Using Formative Assessments in the Standards-based Gradebook
5/23/2018
Best practice in standards-based learning is to omit formative assessments from student score calculation. Formatives are intended as practice to allow students to gain skills in a low-pressure environment (without fear of getting a “bad grade”). Formative scores should be analyzed by teachers to understand student learning and adapt/inform instruction to be most relevant and effective.
Summative assessments are intended for students to demonstrate their knowledge, and generate official scores. They are typically offered after students have demonstrated mastery on formatives (or instructional time expires). They are often combined with redos and corrections to reduce the high-stakes nature of summative assessment.

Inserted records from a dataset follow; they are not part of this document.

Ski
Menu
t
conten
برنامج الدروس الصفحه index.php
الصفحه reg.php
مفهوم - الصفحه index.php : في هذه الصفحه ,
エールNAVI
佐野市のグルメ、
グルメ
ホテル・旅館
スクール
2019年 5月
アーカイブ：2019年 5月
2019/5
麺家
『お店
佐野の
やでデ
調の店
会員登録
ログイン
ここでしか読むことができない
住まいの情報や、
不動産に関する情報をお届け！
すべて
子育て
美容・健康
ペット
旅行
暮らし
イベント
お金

As a result of these principles, many educators don’t enter formative scores into their standards-based gradebook. Why not? In most gradebook software, all scores are combined into standards-based scores, which are posted on the student/parent portal. This doesn’t provide a safe environment for practice. To inform instruction, teachers often keep their formative results in separate software (Google Sheets or a database program) and perform analysis there.
Most educators want to keep all data in one system only. We redesigned TeacherEase to better hold formative data, allowing analysis by teachers, while not showing it to students and parents. Here’s how it works:
Each assignment can be marked as “formative” (or summative).

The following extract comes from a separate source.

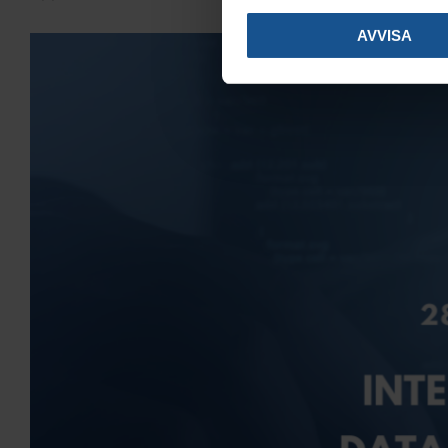
AVVISA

Formative scores are not calculated into standards-based scores.
Formative assessments aren’t shown on the student/parent portal.

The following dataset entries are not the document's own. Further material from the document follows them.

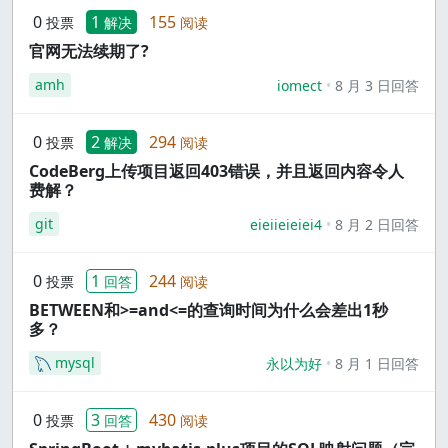
0
1
155
投票
解决
阅读
官网无法续期了?
amh
iomect
8 月 3 日回答
0
2
294
投票
解决
阅读
CodeBerg上传项目返回403错误，并且返回内容令人
费解？
git
eieiieieiei4
8 月 2 日回答
0
1
244
投票
回答
阅读
BETWEEN和>=and<=的查询时间为什么会差出1秒
多？
mysql
永以为好
8 月 1 日回答
0
3
430
投票
回答
阅读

Teacher analytics can use summative scores only or include formatives.
These settings are the defaults, and can be configured for individual customer needs.
With these new features, the standards-based gradebook grows into a full data analysis tool. It can hold ALL of your standards-based performance data and generate powerful analysis that informs instruction. When combined with our “Longitudinal Data Analytics” module, it can also hold benchmark test results.
Here’s how it works. First each assignment can be marked as “Formative.”
Instructor Main > Standards-based Scores > Create Assignment
For easy visual identification, formatives are shown in a lighter color in the standards-based gradebook.
Instructor Main > Standards-based Scores > Create Assignment
Teachers can analyze formative data while keeping it hidden from students and parents. It’s easy to show/hide formative assessments, and temporarily include them into score calculation to gain insight into student learning. This is especially useful if no summative scores exist.
All analysis tools have the option of including or excluding formative assessment scores from calculations. This gives teachers maximum flexibility.
Instructor Main > Reports > Standards-based Score Analysis
There’s an option of showing or hiding formatives on student/parent portal. This is in addition to existing controls for hiding individual assignments.